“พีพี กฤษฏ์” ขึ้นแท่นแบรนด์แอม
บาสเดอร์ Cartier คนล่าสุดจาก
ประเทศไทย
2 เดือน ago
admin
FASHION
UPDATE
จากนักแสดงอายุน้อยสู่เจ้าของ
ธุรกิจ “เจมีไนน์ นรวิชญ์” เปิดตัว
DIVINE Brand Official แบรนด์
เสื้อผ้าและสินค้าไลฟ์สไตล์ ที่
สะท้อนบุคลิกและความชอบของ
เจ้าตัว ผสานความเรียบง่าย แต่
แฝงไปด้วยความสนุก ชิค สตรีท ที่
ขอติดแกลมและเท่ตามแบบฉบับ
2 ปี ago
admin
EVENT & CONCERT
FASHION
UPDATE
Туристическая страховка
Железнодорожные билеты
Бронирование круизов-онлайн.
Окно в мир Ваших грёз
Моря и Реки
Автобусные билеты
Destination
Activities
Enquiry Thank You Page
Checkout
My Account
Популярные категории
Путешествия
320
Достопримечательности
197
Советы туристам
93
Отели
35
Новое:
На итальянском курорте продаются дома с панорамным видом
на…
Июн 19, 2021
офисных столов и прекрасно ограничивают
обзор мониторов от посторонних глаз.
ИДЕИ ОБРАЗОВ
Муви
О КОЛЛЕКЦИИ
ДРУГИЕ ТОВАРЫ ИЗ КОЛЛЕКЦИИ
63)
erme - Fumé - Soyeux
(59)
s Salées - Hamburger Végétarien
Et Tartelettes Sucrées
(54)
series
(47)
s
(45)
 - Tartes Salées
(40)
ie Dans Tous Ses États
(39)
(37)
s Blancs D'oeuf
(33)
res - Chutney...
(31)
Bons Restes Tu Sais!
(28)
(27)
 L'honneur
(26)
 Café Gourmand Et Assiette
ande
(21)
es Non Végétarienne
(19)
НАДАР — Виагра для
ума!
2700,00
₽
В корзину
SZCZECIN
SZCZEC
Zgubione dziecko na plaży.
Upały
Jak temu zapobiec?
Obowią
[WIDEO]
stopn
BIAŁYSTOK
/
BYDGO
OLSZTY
+---+
Output the whole listing word for word.

“พีพี กฤษฏ์” ขึ้นแท่นแบรนด์แอม
บาสเดอร์ Cartier คนล่าสุดจาก
ประเทศไทย
2 เดือน ago
admin
FASHION
UPDATE
จากนักแสดงอายุน้อยสู่เจ้าของ
ธุรกิจ “เจมีไนน์ นรวิชญ์” เปิดตัว
DIVINE Brand Official แบรนด์
เสื้อผ้าและสินค้าไลฟ์สไตล์ ที่
สะท้อนบุคลิกและความชอบของ
เจ้าตัว ผสานความเรียบง่าย แต่
แฝงไปด้วยความสนุก ชิค สตรีท ที่
ขอติดแกลมและเท่ตามแบบฉบับ
2 ปี ago
admin
EVENT & CONCERT
FASHION
UPDATE
Туристическая страховка
Железнодорожные билеты
Бронирование круизов-онлайн.
Окно в мир Ваших грёз
Моря и Реки
Автобусные билеты
Destination
Activities
Enquiry Thank You Page
Checkout
My Account
Популярные категории
Путешествия
320
Достопримечательности
197
Советы туристам
93
Отели
35
Новое:
На итальянском курорте продаются дома с панорамным видом
на…
Июн 19, 2021
офисных столов и прекрасно ограничивают
обзор мониторов от посторонних глаз.
ИДЕИ ОБРАЗОВ
Муви
О КОЛЛЕКЦИИ
ДРУГИЕ ТОВАРЫ ИЗ КОЛЛЕКЦИИ
63)
erme - Fumé - Soyeux
(59)
s Salées - Hamburger Végétarien
Et Tartelettes Sucrées
(54)
series
(47)
s
(45)
 - Tartes Salées
(40)
ie Dans Tous Ses États
(39)
(37)
s Blancs D'oeuf
(33)
res - Chutney...
(31)
Bons Restes Tu Sais!
(28)
(27)
 L'honneur
(26)
 Café Gourmand Et Assiette
ande
(21)
es Non Végétarienne
(19)
НАДАР — Виагра для
ума!
2700,00
₽
В корзину
SZCZECIN
SZCZEC
Zgubione dziecko na plaży.
Upały
Jak temu zapobiec?
Obowią
[WIDEO]
stopn
BIAŁYSTOK
/
BYDGO
OLSZTY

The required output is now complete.